Lauren Oyler’s Fake Accounts is an exercise in snark

The debut novel of a celebrated millennial critic is scornful, cold and – even worse – boring. 

By Johanna Thomas-Corr

Lauren Oyler is one the most prolific literary opinion-havers of her generation. She is 30, lives between Brooklyn and Berlin, and writes forensic, scathing, bugbear-filled essays and criticism for Vice, the New Yorker, the London Review of Books and everywhere in-between. She is highly particular about the authors she doesn’t like (Sally Rooney) and the authors she really doesn’t like (Jia Tolentino).

Oyler disdains fiction that’s described as “spare” and can’t abide the overuse of similes. She’s sick of books written in a fragmentary style and blames a significant number of bad novels on Master of Fine Arts ­writing programmes. She has no qualms about dropping plot spoilers and believes the ­elision between entertaining genre ­fiction and meaningful art in literary fiction is “concerning”. She has little patience with mainstream feminism and its “rampant false hatred towards men”.
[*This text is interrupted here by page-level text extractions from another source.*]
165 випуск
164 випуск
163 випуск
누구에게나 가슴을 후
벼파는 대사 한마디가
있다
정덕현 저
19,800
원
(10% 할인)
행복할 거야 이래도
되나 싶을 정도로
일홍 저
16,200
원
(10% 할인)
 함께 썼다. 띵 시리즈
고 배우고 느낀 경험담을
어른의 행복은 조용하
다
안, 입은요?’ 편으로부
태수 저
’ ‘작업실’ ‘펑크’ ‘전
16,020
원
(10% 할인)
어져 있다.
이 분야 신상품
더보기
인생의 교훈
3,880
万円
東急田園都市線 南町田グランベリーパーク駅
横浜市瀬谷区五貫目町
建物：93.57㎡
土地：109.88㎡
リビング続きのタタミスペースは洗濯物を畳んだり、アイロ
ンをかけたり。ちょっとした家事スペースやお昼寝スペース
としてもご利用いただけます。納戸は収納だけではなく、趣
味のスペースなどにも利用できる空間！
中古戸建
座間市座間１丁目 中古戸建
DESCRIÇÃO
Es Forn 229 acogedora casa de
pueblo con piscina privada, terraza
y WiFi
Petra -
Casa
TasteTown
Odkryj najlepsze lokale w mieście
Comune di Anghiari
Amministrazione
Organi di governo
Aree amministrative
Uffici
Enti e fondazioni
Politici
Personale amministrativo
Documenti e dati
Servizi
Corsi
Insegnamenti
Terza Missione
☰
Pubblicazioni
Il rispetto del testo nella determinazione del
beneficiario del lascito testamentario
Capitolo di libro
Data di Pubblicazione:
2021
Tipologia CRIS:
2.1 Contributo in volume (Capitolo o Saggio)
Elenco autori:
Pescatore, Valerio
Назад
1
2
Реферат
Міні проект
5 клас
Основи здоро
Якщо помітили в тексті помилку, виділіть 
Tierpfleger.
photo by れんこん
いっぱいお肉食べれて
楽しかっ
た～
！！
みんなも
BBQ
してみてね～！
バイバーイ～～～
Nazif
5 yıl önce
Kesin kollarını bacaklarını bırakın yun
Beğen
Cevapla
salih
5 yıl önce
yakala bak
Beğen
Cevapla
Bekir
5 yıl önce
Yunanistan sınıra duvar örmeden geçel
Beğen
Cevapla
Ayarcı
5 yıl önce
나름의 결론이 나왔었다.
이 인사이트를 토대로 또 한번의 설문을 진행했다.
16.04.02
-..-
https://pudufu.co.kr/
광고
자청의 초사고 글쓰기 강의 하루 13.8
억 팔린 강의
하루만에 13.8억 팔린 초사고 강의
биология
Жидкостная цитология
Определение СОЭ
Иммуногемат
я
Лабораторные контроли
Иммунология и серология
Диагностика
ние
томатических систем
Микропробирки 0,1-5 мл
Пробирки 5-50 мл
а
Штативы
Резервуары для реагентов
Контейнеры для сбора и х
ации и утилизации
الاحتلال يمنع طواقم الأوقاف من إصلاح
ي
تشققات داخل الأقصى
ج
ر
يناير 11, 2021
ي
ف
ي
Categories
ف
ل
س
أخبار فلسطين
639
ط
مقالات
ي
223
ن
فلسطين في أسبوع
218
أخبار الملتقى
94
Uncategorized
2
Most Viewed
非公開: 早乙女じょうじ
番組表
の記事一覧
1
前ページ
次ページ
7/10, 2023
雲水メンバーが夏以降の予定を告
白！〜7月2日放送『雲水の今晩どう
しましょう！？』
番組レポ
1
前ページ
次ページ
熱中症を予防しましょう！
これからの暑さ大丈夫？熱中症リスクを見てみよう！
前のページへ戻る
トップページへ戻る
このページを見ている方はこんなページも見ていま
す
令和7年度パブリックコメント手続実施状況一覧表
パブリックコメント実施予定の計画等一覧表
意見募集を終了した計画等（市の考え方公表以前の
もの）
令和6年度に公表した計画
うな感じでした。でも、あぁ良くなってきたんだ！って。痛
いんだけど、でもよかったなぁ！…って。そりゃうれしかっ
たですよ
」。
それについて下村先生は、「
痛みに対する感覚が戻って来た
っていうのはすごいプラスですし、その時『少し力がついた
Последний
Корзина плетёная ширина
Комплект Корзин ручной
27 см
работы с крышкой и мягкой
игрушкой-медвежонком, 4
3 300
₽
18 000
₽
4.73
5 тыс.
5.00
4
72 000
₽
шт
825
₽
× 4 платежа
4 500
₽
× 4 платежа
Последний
Oyler’s problem with Normal People was Rooney’s “unwavering neatness” which leads to “pat lessons and characters totally lacking in mystery”. Her 5,000-word critique of Tolentino’s essay collection, Trick Mirror, homed in on the writer’s centring of her own feelings and her “shoddy mode of thinking”. “I get the sense that Jia Tolentino must feel overwhelming pity for ugly women, if she has ever met one.” I’d be tempted to make a similar comment about Oyler and weak-minded people – but she doesn’t appear to go in much for pity. She also recently disclosed in a podcast interview that she doesn’t read male novelists and doesn’t like music either. She does like it, however, when people quote her reviews back at her.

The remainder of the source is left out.